About linear discriminant analysis
A classical example of least discriminant analysis is R.A. Fisher's 1936 article "The use of multiple measurements in taxonomic problems". This is based on the iris dataset and easily plotted.
### load library
### with Edgar Anderson's Iris data set
### and the lda function
library(MASS)
### Perform lda
lda <- lda(Species ~ Sepal.Length + Sepal.Width + Petal.Length + Petal.Width , data = iris)
### Compute the discriminant
predict(lda)
### Plot histogram with result from first discriminant
plot(lda, dimen=1, breaks = seq(-10,10,0.5))
### Plot histogram with only one variable
layout(matrix(1:3,3))
hist(iris$Sepal.Length[iris$Species == "setosa"], breaks = seq(3,9,0.25),
main = "", xlab = "group setosa", freq = 0)
hist(iris$Sepal.Length[iris$Species == "versicolor"], breaks = seq(3,9,0.25),
main = "", xlab = "group versicolor", freq = 0)
hist(iris$Sepal.Length[iris$Species == "virginica"], breaks = seq(3,9,0.25),
main = "", xlab = "group virginica", freq = 0)
Result from first linear discriminant

Result from a single variable (sepal length)

The idea from Fisher was to use a linear combination of the variables such that the distance between the classes is larger. This distance is considered relative to the variance of the groups. (To see more about this, consider this question: When is MANOVA most useful )
When parameters > samples
So, the intuition behind LDA is to find a linear combination of parameters for which the in-between distance/variance of the groups is larger than the within distance/variance of the groups.
When you have more parameters than the sample size, then you will be able to find a perfect linear combination. One for which the within distance is zero.
This linear combination can be found by finding the linear combination of parameters for which the linear combination in one class equals zero and in the other class equals one.
This relates to solving a linear regression problem
$$Y = \beta X$$
Where $Y$ is a column with ones and zeros depending on the class, $X$ is a matrix with the features, and $\beta$ are coeffients to be found.
This problem is overdetermined when the number of features is larger than the number of samples. This means that you will be able to find many linear functions of the features for which the one class equals zero and the other class equals one (as long as there are no different class members with the exact same features).
The number of features that you need is similar to the number of features that you need to fit exactly a regression problem. Which is $X-1$. For example, if you have two data points then a straight line, a function of only one feature (and a function of two parameters, because besides the slope the intercept is included as well), will fit perfectly through the points.
So $x-1$ features will be sufficient to find a perfect solution to the LDA problem
Regularization
So, when the number of features is larger than the sample, then the problem is similar to a regression problem.
For this over-determined case, you can say that $X-1$ features are sufficient, but it is not the only solution.
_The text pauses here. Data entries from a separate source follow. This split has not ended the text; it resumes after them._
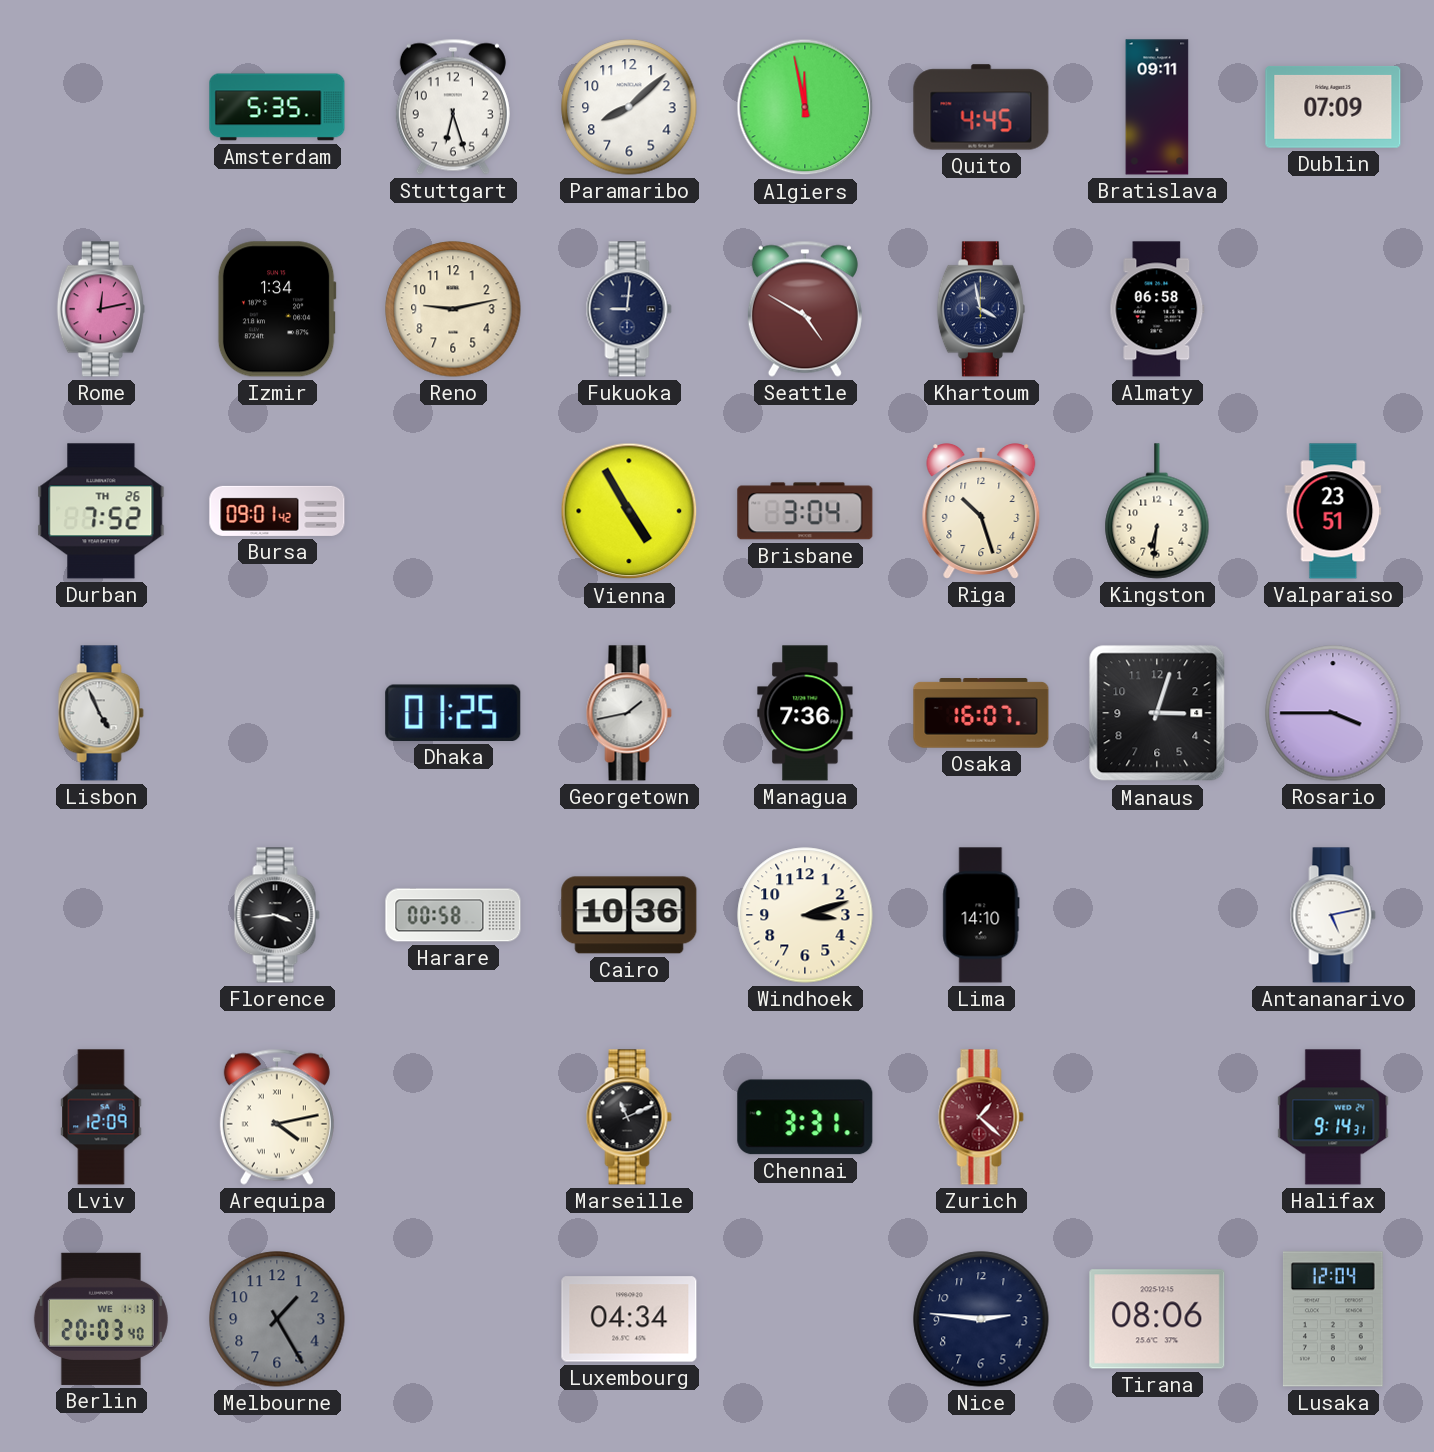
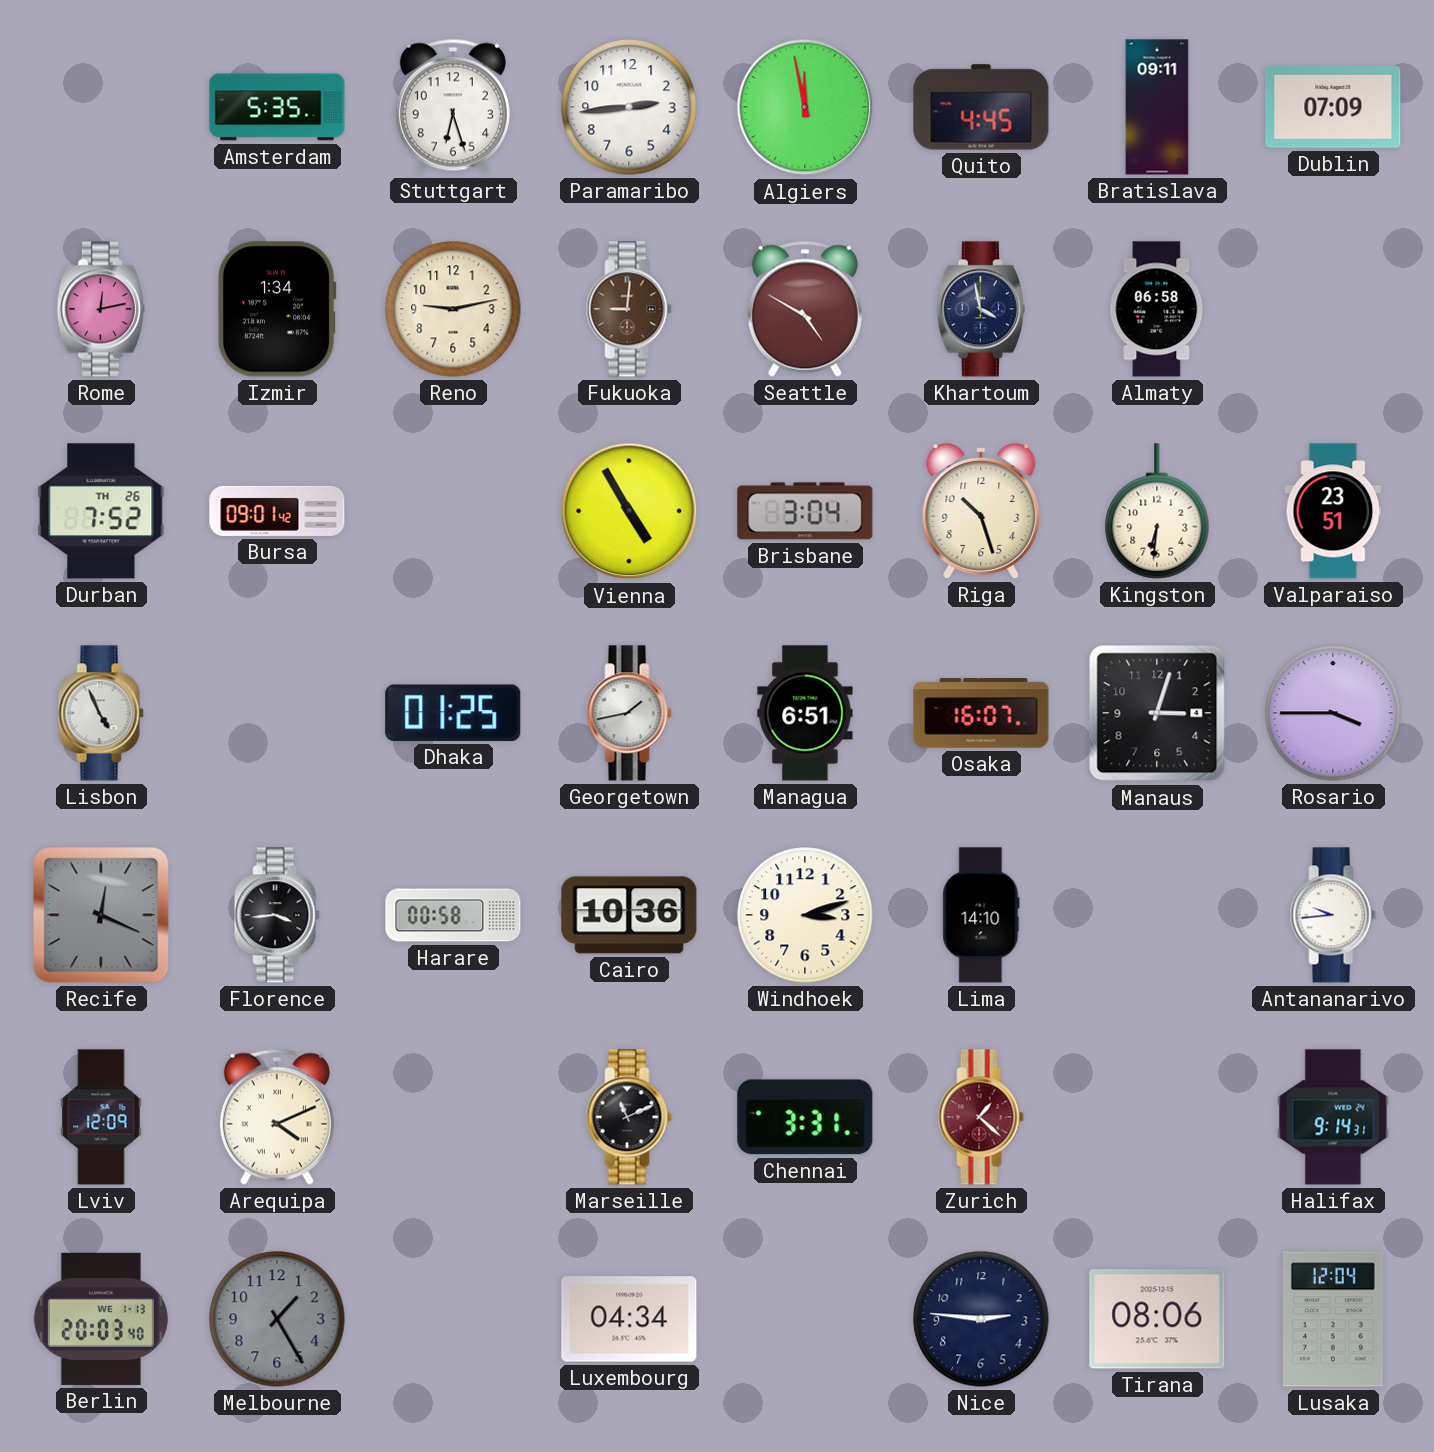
Paramaribo: 8:08 -> 2:44
Fukuoka dial: navy -> brown
Managua: 7:36 -> 6:51
Recife: none -> 12:19
Antananarivo: 5:13 -> 9:44
Arequipa: 4:13 -> 4:11
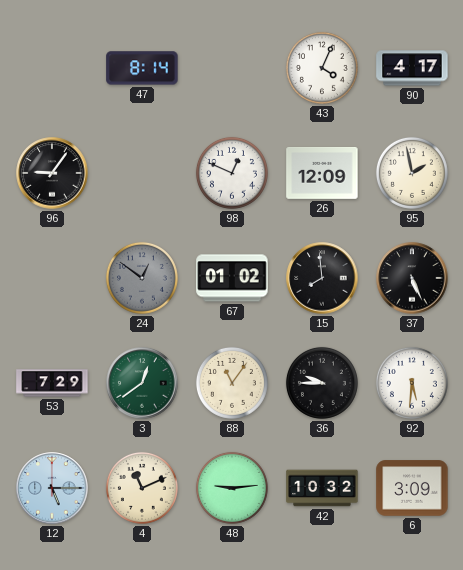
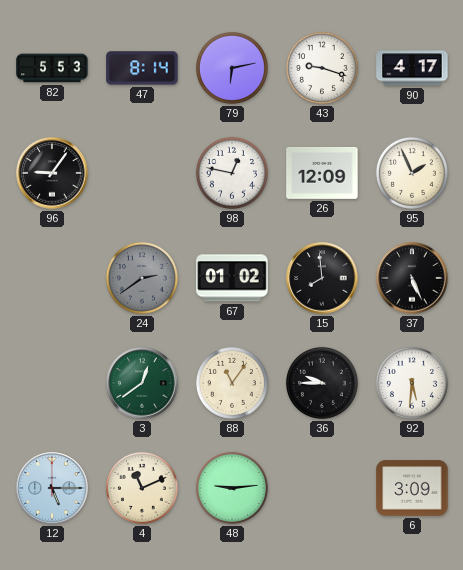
82: none -> 5:53
79: none -> 6:13
43: 4:04 -> 9:18
98: 12:49 -> 12:47
95: 1:58 -> 1:56
24: 12:51 -> 2:39
53: 7:29 -> none
42: 10:32 -> none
The exact answer will be dependent on how you weigh the different solutions. You can do this in several ways. Regularization is one way to do it. In the case that the problem is solved with Lasso regression or stepwise regression (which add regressors/features in steps, building up a solution starting with zero regressors), then I can imagine that the limit is $x-1$ features. In the case that the problem is solved with ridge regression (which uses all regressors/features from the start) then this is not the case.